§ **PROBLEM DESCRIPTION**
Each line from the one containing "diese website durchsuchen" through the end of the data is to be written out exactly, and nothing more.

ENTRIES SUPPLIED Block Start

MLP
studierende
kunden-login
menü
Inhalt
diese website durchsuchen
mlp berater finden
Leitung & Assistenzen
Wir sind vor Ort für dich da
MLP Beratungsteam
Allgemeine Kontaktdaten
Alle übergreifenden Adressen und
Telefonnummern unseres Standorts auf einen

ENTRIES SUPPLIED Block End

§ **OUTPUT BELOW**
diese website durchsuchen
mlp berater finden
Leitung & Assistenzen
Wir sind vor Ort für dich da
MLP Beratungsteam
Allgemeine Kontaktdaten
Alle übergreifenden Adressen und
Telefonnummern unseres Standorts auf einen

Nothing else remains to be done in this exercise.